Barn Theatre Oxted and touring

The Magic Flute usually has a big cast and orchestra. Can you do it with just seven performers and a keyboard? Yes, given the imagination and wit that director John Ramster brings to Merry Opera Company, you certainly can. And it comes off in spades.

In fact there are advantages to a small cast in which everyone doubles and there are no stars. Musical clarity shines through. For example in the love duet between Tamino (James Searle) and Pamina (Rebecca Milford) the harmony is exquisitely delivered. You are forced to hear every note and suspension afresh.

The Magic Flute is an eccentric piece full of obscure Masonic symbolism and it’s unusual because Schikaneder’s libretto was written in German (not Italian) and includes spoken dialogue. The sparky Jeremy Sams translation is wittily upbeat and some of his rhyme is as good as WS Gilbert. It means that the opera becomes very accessible and the story telling – which can quite easily get lost in The Magic Flute – shines through like a beacon.

The cast consists of three women and four men, one of whom is a counter tenor. Casting is as cross-gender as it can be with, for example the Priests’ chorus arranged to accommodate women’s voices. Dominic Mattos, an accomplished actor with a versatile and high counter tenor voice, is excellent as the Third Lady and all the three boys are sung by women.

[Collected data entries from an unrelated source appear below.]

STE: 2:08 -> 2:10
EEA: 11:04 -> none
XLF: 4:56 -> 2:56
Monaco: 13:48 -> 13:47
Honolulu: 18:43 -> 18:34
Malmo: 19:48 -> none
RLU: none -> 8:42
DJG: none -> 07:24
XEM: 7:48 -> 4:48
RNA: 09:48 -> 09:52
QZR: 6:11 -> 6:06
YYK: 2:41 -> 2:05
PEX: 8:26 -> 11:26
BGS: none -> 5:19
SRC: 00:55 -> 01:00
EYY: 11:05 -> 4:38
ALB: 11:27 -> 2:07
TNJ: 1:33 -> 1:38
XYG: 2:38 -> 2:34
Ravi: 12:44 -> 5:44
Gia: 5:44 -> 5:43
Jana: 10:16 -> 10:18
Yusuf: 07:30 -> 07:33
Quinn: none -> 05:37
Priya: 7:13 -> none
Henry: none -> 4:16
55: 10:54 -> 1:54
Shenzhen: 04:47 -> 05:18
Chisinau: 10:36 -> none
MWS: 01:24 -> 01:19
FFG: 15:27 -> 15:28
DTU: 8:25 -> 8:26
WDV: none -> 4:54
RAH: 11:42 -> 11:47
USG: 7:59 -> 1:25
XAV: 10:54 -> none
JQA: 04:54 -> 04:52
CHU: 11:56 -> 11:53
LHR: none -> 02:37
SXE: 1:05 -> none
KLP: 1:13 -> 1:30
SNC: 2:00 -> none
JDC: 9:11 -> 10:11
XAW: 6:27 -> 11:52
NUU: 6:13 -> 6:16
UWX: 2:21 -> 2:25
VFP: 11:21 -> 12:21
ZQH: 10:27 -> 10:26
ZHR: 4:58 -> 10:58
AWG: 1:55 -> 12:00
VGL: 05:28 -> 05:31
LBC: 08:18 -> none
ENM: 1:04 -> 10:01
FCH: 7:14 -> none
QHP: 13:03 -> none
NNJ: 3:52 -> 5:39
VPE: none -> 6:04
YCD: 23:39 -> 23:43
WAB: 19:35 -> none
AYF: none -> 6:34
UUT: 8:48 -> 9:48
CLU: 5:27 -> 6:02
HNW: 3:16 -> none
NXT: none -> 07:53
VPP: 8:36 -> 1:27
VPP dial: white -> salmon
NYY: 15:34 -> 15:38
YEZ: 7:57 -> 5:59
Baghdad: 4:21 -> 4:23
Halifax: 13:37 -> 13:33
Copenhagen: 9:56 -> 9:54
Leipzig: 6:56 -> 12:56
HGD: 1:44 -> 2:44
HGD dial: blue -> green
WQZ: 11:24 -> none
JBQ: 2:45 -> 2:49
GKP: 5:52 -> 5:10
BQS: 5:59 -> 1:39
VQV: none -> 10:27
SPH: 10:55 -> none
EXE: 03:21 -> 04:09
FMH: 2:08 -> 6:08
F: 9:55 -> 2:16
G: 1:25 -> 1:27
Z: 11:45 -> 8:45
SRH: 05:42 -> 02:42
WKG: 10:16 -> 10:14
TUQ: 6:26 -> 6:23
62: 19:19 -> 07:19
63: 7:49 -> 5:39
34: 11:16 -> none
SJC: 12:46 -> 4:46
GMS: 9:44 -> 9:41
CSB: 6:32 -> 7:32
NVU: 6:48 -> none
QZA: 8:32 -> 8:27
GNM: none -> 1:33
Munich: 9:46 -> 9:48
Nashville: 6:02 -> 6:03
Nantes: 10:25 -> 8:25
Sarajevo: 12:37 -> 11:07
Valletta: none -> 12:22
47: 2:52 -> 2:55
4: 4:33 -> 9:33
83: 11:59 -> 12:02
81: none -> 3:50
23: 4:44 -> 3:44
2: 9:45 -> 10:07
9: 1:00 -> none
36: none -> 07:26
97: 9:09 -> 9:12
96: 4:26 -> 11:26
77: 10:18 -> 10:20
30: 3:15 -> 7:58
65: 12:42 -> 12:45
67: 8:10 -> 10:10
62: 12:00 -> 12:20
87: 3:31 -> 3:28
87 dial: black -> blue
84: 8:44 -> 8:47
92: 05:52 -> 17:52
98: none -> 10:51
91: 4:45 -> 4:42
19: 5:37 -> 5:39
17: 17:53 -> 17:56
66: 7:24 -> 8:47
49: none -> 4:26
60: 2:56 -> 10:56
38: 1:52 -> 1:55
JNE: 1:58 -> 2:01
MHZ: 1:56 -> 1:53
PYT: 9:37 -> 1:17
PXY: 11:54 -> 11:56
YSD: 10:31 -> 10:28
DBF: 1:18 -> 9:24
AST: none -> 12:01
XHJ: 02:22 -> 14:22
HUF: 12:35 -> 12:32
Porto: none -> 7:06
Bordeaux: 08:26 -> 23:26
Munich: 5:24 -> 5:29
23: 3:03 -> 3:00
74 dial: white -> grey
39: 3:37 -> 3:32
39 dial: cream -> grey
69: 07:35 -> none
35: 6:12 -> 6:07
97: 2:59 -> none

Eleri Gwilym delights as Queen of the Night. Of course, this talented young singer hits all those show-stopping high notes in both arias. But she also manages to make them funny – a furious, poisonous witch-like woman hurling her invective at people. It’s quite a performance.

And Christopher Faulkner is the best Papageno I’ve seen in a long time. He looks wonderful in pink tights and a feathery hat, hopping about ruefully and he sings impeccably (in a “rural” accent) in his famous solos as well as in ensemble numbers.

It’s quirky – as The Magic Flute really has to be. The three ladies wear red plastic macs and carry pale blue handbags. The serpent is made of a length of silver insulation pipe with a face at one end so it’s suitably slinky. Sarastro is dressed like Karl Lagerfeld and Searle lisps in vowels so distorted that he makes Jacob Rees Mogg sound like an East End barrow boy.

It all adds to the fun but, of course, it’s the music which really matters and music director Kelvin Lim, who sits at keyboard where an orchestra pit would be, has drawn excellent work out of most of the cast. Merry Opera Company specialises in providing a bursary-supported  springboard for emerging young performers. Since 2007 it has worked with over 240 professional singers. Of these 80% have gone on to major opera house choruses and 41 have launched international solo careers.

This performance at the delightful Barn Theatre in Oxted marked the opening of a ten-venue tour for this show. Catch it if you can. You won’t be disappointed but I warn you, it comes with earworms. My head is still rattling with glorious Mozartian snippets.